Transcribe exactly the lines from the first line of the records through the line containing "ここで言う「店舗兼住宅（兼用住宅）」とは、店舗と", and leave out every picture.

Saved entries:

--- START ---

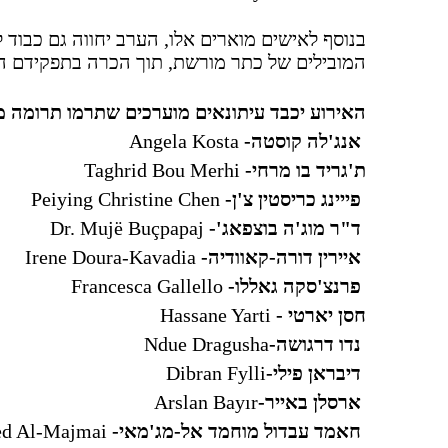
המובילים של כתר מורשת, תוך הכרה בתפקידם החי
האירוע יכבד עיתונאים מוערכים שתרמו תרומה מ
אנג'לה קוסטה-
Angela Kosta
ת'גריד בו מרחי-
Taghrid Bou Merhi
פייינג כריסטין צ'ן-
Peiying Christine Chen
ד"ר מוג'ה בוצפאג'-
Dr. Mujë Buçpapaj
איירין דורה-קאוודיה-
Irene Doura-Kavadia
פרנצ'סקה גאללו-
Francesca Gallello
חסן יארטי -
Hassane Yarti
נדו דרגושה-
Ndue Dragusha
דיבראן פילי-
Dibran Fylli
ארסלן באייר-
Arslan Bayır
חאמד עבדול מוחמד אל-מג'מאי-
d Al-Majmai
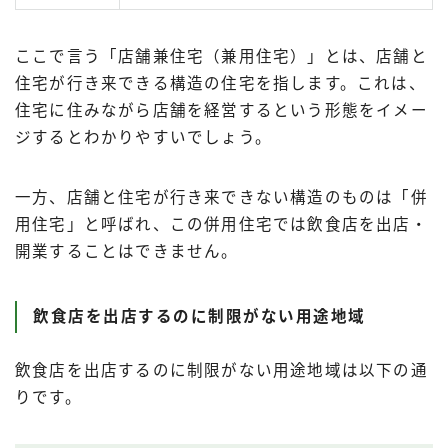
ここで言う「店舗兼住宅（兼用住宅）」とは、店舗と
住宅が行き来できる構造の住宅を指します。これは、
住宅に住みながら店舗を経営するという形態をイメー
ジするとわかりやすいでしょう。
一方、店舗と住宅が行き来できない構造のものは「併
用住宅」と呼ばれ、この併用住宅では飲食店を出店・
開業することはできません。
飲食店を出店するのに制限がない用途地域
飲食店を出店するのに制限がない用途地域は以下の通
りです。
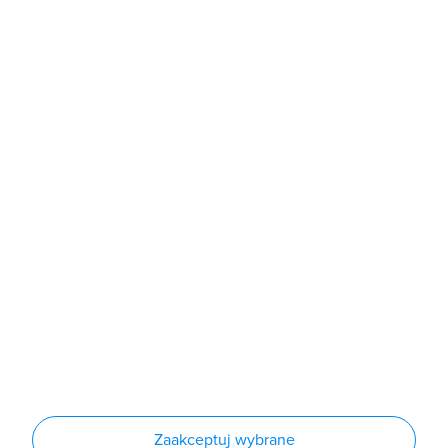
b2b@grodno.pl
poniedziałek - piątek: 7:00 - 16:00
Sklep
Produkty
Producenci
Nowości
Outlet
Informacje
Regulamin
Polityka prywatności
Regulamin usługi newsletter
Zakup urządzeń z czynnikiem chłodniczym
Warunki dostaw
Lista oddziałów
Konfiguratory
Zaakceptuj wybrane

--- END ---

_RESULT OF THIS EXERCISE_
המובילים של כתר מורשת, תוך הכרה בתפקידם החי
האירוע יכבד עיתונאים מוערכים שתרמו תרומה מ
אנג'לה קוסטה-
Angela Kosta
ת'גריד בו מרחי-
Taghrid Bou Merhi
פייינג כריסטין צ'ן-
Peiying Christine Chen
ד"ר מוג'ה בוצפאג'-
Dr. Mujë Buçpapaj
איירין דורה-קאוודיה-
Irene Doura-Kavadia
פרנצ'סקה גאללו-
Francesca Gallello
חסן יארטי -
Hassane Yarti
נדו דרגושה-
Ndue Dragusha
דיבראן פילי-
Dibran Fylli
ארסלן באייר-
Arslan Bayır
חאמד עבדול מוחמד אל-מג'מאי-
d Al-Majmai
ここで言う「店舗兼住宅（兼用住宅）」とは、店舗と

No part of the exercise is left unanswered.